**EXERCISE DIRECTIONS:**
Only the lines holding the word "glatt" are wanted; copy each of them from the listing.

**RECORDS SUPPLIED:**

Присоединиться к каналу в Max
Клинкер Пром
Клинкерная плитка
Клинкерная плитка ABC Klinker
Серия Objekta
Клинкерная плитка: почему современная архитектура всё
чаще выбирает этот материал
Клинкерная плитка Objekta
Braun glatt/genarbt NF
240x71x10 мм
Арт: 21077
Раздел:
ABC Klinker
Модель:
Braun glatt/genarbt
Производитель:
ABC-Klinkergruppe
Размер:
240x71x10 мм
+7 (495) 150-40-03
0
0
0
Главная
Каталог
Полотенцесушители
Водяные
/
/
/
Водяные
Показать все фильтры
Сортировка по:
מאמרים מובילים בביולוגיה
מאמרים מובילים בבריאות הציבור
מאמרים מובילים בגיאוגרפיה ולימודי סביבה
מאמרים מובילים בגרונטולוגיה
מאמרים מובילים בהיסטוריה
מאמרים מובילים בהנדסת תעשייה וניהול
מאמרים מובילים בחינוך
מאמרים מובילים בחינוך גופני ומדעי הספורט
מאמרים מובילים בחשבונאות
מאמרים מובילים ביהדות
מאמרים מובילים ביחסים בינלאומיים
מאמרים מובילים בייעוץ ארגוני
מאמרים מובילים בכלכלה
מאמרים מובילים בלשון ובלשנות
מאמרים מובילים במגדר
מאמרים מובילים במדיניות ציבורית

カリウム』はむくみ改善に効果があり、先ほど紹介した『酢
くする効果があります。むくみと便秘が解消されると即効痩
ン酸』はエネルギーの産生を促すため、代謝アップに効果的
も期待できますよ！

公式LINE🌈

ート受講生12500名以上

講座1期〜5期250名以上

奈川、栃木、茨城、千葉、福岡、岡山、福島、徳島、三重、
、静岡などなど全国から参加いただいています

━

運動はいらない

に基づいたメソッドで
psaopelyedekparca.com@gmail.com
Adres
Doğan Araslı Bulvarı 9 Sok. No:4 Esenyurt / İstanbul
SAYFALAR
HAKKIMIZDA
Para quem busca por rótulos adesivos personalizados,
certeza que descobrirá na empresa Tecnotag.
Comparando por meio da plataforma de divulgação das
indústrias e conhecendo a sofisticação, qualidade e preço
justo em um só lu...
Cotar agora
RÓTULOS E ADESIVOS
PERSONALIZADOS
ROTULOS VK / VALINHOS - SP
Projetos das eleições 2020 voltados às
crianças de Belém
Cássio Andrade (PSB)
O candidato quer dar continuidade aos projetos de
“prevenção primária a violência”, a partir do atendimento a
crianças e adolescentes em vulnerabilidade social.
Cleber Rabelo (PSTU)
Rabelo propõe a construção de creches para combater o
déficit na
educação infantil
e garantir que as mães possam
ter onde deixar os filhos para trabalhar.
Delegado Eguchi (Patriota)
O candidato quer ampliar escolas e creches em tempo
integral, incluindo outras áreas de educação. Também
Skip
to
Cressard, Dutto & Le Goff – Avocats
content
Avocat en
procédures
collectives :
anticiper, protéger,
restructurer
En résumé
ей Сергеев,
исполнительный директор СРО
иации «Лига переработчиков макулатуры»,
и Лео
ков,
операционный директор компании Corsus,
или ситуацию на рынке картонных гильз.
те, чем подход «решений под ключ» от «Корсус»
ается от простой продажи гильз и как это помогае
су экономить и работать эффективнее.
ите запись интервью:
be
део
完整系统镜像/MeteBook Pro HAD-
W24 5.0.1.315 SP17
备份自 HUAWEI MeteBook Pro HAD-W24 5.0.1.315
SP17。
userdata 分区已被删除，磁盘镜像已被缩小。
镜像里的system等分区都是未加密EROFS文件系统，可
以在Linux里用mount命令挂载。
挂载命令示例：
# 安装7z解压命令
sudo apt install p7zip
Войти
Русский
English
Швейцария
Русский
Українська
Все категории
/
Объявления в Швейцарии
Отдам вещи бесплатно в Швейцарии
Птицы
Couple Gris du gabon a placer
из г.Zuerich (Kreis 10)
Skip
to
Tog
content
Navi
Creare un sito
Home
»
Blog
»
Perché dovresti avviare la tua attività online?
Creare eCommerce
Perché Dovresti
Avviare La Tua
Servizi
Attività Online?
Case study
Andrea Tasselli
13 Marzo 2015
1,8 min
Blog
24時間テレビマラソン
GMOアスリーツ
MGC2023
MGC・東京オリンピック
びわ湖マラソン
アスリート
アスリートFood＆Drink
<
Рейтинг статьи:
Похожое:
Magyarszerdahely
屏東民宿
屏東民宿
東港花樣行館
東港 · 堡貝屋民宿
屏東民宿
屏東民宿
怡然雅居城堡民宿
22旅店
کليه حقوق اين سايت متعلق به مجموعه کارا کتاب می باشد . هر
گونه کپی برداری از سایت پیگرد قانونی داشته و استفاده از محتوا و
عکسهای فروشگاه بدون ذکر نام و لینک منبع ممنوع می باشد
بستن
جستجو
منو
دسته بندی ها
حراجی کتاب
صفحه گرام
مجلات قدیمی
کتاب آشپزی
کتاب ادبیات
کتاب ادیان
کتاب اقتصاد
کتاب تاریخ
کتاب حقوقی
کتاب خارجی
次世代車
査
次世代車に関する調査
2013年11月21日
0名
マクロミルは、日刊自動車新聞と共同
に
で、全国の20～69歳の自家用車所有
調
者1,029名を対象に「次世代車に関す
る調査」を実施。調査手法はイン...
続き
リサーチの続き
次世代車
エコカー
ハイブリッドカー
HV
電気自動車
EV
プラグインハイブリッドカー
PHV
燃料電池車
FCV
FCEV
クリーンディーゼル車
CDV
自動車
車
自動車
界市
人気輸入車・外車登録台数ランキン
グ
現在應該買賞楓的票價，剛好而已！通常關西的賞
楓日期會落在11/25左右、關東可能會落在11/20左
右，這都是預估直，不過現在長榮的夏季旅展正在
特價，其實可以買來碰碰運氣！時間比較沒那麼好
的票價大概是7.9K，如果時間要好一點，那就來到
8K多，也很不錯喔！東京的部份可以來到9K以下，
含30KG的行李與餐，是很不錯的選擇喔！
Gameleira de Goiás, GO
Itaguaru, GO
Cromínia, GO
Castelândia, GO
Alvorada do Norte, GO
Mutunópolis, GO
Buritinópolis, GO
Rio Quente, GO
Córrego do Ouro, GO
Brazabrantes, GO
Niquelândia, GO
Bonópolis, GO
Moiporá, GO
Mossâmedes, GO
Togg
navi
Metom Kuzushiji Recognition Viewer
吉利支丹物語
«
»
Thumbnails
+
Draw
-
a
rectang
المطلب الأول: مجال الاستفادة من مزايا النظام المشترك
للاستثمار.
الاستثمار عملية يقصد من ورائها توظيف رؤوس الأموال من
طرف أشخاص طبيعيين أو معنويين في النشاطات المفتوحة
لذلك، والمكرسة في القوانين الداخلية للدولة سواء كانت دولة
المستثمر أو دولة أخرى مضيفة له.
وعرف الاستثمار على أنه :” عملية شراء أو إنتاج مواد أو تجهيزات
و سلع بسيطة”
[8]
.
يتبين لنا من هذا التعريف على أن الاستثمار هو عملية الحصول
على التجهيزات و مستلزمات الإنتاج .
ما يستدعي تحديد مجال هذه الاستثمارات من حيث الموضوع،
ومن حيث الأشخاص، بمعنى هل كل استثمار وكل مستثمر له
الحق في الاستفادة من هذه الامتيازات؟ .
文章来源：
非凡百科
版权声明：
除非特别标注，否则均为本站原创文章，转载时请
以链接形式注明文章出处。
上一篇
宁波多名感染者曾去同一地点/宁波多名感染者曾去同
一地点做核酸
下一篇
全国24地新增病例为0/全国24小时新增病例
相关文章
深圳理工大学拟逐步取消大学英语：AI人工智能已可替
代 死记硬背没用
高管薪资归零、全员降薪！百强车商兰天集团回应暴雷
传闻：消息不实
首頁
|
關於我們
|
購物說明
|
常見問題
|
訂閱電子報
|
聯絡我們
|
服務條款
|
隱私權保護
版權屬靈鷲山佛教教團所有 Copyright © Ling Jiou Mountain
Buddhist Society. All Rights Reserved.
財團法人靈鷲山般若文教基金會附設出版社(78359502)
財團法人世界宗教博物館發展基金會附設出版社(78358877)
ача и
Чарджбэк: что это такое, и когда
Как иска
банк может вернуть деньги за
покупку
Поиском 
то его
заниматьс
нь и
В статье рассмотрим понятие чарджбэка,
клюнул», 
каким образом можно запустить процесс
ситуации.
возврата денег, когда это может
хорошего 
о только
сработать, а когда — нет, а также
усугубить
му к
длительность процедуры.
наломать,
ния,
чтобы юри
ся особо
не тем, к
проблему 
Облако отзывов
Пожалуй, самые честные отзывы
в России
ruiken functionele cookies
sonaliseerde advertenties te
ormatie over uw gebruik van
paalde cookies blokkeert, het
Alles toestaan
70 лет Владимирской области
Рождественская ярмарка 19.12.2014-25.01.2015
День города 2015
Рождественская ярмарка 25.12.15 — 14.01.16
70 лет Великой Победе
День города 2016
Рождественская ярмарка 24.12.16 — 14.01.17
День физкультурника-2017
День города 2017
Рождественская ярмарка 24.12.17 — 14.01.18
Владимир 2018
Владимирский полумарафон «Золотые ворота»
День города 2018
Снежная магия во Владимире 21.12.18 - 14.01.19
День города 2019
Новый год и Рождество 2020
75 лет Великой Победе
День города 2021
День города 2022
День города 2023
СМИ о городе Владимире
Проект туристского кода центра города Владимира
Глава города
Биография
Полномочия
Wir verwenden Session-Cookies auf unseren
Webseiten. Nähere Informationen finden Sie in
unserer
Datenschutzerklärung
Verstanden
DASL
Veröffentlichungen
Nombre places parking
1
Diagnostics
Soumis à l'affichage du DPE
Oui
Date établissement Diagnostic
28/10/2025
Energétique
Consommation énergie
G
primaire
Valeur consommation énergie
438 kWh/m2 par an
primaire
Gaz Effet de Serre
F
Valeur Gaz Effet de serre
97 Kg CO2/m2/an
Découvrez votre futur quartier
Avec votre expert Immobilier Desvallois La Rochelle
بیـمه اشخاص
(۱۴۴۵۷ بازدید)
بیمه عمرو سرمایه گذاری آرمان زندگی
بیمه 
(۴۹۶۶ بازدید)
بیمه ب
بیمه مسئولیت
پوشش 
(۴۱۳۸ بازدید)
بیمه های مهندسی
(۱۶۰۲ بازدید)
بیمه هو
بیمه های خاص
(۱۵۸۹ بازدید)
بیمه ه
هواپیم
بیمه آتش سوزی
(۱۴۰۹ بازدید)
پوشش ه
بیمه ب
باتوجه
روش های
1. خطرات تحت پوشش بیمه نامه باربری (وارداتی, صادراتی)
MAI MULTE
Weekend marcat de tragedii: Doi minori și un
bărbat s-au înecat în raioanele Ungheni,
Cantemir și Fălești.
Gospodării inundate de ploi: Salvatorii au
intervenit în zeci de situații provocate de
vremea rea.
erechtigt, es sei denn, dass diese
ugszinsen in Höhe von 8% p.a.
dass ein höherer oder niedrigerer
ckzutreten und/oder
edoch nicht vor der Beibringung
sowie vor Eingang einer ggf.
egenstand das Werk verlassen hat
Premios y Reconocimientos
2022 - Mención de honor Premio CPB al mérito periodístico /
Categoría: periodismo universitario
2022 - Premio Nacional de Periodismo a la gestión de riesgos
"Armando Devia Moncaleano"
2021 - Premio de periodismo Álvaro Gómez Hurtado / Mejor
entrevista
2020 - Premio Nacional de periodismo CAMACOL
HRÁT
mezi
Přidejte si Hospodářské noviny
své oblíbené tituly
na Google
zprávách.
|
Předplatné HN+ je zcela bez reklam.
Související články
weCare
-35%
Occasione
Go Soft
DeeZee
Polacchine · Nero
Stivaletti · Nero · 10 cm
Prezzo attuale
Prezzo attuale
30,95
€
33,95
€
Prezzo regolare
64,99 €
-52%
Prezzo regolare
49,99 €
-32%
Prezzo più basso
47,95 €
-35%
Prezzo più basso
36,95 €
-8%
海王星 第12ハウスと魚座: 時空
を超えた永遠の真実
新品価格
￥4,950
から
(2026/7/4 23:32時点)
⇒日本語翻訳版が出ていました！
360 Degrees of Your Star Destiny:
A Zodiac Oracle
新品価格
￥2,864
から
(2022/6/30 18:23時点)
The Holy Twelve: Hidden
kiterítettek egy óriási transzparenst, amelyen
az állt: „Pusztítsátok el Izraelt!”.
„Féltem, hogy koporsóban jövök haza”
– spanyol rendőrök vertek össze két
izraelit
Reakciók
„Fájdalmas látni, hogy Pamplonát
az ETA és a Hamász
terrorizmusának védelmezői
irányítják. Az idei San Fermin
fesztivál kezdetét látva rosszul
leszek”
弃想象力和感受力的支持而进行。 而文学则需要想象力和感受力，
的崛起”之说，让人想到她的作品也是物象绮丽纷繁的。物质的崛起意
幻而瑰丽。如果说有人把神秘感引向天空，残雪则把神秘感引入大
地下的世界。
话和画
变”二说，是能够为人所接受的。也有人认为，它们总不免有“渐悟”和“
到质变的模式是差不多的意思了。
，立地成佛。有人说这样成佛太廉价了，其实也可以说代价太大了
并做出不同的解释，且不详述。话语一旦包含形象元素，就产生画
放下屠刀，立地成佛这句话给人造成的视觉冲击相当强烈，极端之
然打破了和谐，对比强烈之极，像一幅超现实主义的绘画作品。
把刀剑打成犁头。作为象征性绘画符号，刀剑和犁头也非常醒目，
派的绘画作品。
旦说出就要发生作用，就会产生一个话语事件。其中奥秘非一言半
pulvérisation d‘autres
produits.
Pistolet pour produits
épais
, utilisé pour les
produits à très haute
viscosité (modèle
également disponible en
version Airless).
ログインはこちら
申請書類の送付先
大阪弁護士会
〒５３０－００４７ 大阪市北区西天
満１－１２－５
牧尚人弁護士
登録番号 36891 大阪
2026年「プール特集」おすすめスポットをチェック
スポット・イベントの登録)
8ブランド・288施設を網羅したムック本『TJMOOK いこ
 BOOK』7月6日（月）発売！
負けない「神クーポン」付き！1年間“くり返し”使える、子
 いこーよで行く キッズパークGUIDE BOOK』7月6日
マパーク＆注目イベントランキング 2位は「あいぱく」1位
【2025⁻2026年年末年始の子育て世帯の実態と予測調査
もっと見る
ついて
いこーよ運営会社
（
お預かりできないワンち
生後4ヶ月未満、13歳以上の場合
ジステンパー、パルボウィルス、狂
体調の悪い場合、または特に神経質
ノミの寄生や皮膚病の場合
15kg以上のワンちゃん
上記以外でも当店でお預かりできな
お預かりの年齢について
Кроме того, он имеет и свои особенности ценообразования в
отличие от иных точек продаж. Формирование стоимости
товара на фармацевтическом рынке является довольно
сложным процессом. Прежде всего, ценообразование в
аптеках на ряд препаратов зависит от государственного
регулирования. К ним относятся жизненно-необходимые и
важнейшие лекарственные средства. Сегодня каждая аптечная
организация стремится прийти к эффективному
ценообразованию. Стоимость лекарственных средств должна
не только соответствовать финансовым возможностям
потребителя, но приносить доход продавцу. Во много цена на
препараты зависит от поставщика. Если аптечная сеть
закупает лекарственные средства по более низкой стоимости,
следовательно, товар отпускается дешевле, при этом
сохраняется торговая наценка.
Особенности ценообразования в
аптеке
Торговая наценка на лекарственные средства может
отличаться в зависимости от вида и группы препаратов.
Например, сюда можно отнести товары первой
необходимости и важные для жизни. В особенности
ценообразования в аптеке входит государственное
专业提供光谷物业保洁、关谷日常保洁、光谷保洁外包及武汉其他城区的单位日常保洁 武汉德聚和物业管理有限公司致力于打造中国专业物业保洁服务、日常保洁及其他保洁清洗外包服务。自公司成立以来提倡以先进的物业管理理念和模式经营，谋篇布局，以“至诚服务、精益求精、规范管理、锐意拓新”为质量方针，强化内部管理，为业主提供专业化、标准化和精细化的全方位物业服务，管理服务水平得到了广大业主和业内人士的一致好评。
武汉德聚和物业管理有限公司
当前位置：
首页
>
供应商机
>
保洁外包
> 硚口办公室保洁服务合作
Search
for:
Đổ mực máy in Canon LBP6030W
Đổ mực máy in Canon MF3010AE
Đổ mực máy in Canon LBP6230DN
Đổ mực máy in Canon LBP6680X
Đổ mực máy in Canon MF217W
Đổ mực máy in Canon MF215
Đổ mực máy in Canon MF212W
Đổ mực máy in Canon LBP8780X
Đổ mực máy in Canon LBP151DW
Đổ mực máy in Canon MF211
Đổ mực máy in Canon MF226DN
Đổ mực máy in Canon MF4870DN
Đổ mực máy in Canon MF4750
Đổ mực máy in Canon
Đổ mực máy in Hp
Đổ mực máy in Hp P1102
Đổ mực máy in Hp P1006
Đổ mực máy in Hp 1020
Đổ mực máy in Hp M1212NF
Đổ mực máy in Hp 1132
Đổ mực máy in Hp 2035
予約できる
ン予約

**SOLUTION BELOW:**
Braun glatt/genarbt NF
Braun glatt/genarbt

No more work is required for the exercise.